Setup
Let \(G=(V,E)\) be a DAG and assume the causal Markov property so that \(f(x)=\prod_{v\in V}f(x_v\mid x_{\pa(v)}),\quad f(x)>0.\)
Interventional Distributions
For \(A\subseteq V\), the interventional density under \(\doOp(X_A=x_A)\) is \(f\bigl(x;\,\doOp(X_A=x_A)\bigr) =\prod_{v\notin A}f(x_v\mid x_{\pa(v)})\;\times\;\prod_{v\in A}\mathbf1\{x_v=x_A\}.\)
Causal Effect
Definition
Let \(T,R\subseteq V\). The causal effect of \(X_T\) on \(X_R\) is the map \(x_T\;\mapsto\;P\bigl(X_R\in\cdot\;;\,\doOp(X_T=x_T)\bigr).\) Often for \(\lvert T\rvert=\lvert R\rvert=1\) one considers:
- If \(X_T\) is binary, the average treatment effect \(\;E[X_R;\doOp(X_T=1)] - E[X_R;\doOp(X_T=0)].\)

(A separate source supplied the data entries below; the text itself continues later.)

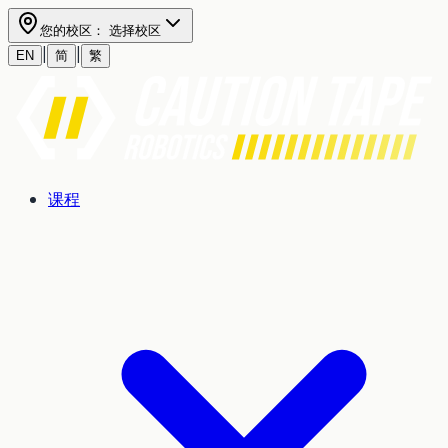
您的校区：
选择校区
|
|
EN
简
繁
课程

- In a linear SCM, \(E[X_R;\doOp(X_T=x_T)]=\omega_0+\omega x_T\), and \(\omega\) is the total effect.
Total Effects in Linear Structural Causal Models
Consider the linear SEM \(X_v = \omega_{0v} + \sum_{u\in\pa(v)}\omega_{v u}\,X_u + \vartheta_v,\quad v\in V,\) where \(\{\vartheta_v\}\) are independent mean-zero errors. Set \(B=(\omega_{v u})\) and let the path matrix be \((I-B)^{-1}\).
Example
For \(V=\{1,2,3\}\) with \(X_1=\omega_{01}+\vartheta_1,\quad X_2=\omega_{02}+\omega_{21}X_1+\vartheta_2,\quad X_3=\omega_{03}+\omega_{31}X_1+\omega_{32}X_2+\vartheta_3,\) the total effects \(C(t,r)\) are: \(C(1,2)=\omega_{21},\; C(1,3)=\omega_{31}+\omega_{32}\,\omega_{21},\; C(2,3)=\omega_{32},\) and zero for reverse ordering.
Proposition
In this linear SCM, the total effect of \(X_t\) on \(X_r\) is \(C(t,r)\;=\;(I-B)^{-1}_{r t} \;=\; \sum_{\pi\in\Pi(t,r)}\;\prod_{(v\to w)\in\pi}\beta_{w v},\) where \(\Pi(t,r)\) is the set of directed paths from \(t\) to \(r\).
Adjust for Source Nodes
Remark Causal effect of Xt on XR depends on the conditional distribution of X_R\mid X_t
Adjusting for Parents
Theorem
Let \(t\in V\) and \(R\subseteq V\setminus(\{t\}\cup\pa(t))\). Then \(f\bigl(x_R;\,\doOp(X_t=x_t)\bigr) =\int f\bigl(x_R\mid x_t,x_{\pa(t)}\bigr)\, f\bigl(x_{\pa(t)}\bigr)\, d\mu_{\pa(t)}(x_{\pa(t)}).\)
Remark
This shows the causal effect of \(X_t\) on \(X_R\) is identified by the marginal law of \((X_t,X_{\pa(t)},X_R)\).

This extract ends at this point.